感激の涙に染まった。受賞の瞬間、前田敦子(20)や大島優子(23)らは手で顔をおおって号泣する。今年の音楽賞レースのトリを飾る日本レコード大賞。最高の栄冠をAKB48がゲットした。
「応援してくれた皆さんや支えてくれたスタッフ、秋元康先生、すべての方に感謝します」。壇上にあがった前田は、涙で声にならない声で頭を下げた。
レコ大は2009年に総合プロデューサーの秋元康氏(55)とAKB48として特別賞、10年にグループ初のミリオン突破作「Beginner」で優秀作品賞(大賞ノミネート)を受賞。人気の上昇とともにジャンプアップし“3年目の正直”での栄冠だ。
「フライングゲット」は、前田を筆頭にした6月の「選抜総選挙」で上位にランクインした21人が歌唱。選抜総選挙で順位が呼ばれた瞬間のように、全員の目からは涙があふれ、大島は「ファンの曲といっても過言ではない曲」と、初の栄冠へと押し上げてくれたファンに感謝を述べた。

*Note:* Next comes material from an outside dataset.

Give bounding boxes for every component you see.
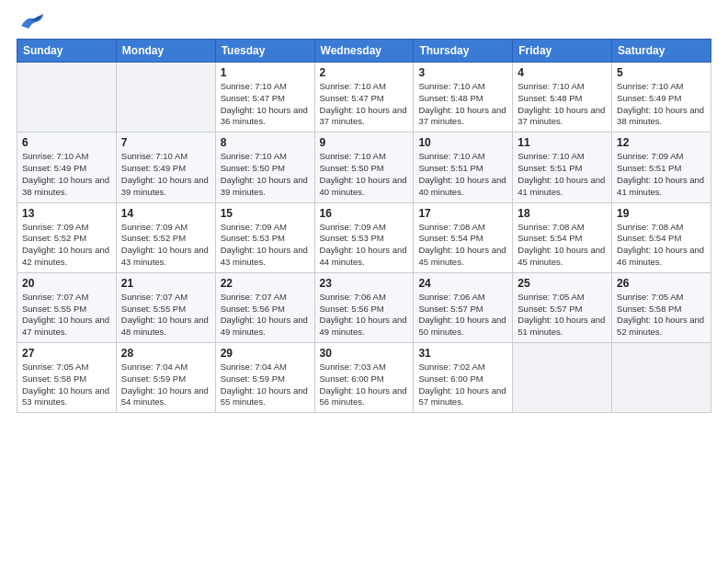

観客がたったの7人だった東京・秋葉原での初公演から6年。今やメディアで見ぬ日はないほどの快進撃を続け、今年発売した5枚のシングルすべてがミリオンを突破し、女性アーティスト歴代最多となる自身6作目のミリオンを達成。オリコンの年間ランキングでは史上初のトップ5位を独占し、日本の音楽史に金字塔を打ち立てた。
デビューから見守る“恩師”も感激を隠せない。秋元氏は「夢はかなうんだということを彼女たちが証明してくれた」とねぎらい、メガネの奥の目を潤ませた。
創生期からのメンバーで“大黒柱”の高橋みなみ(20)は、「去年のこの日から1年間みんなで頑張ってきてよかった」と感激の面持ちで、「私たちにできることは皆さんを少しでも笑顔に、元気にすること。これからもそれを続けたい」とさらに愛されるアイドルになることを宣言した。
輝かしい称号を得た喜びを胸に、31日には3年連続4度目の出場となるNHK紅白歌合戦のステージへ。グループ史上最多210人による華やかなステージで最高の1年を締めくくる。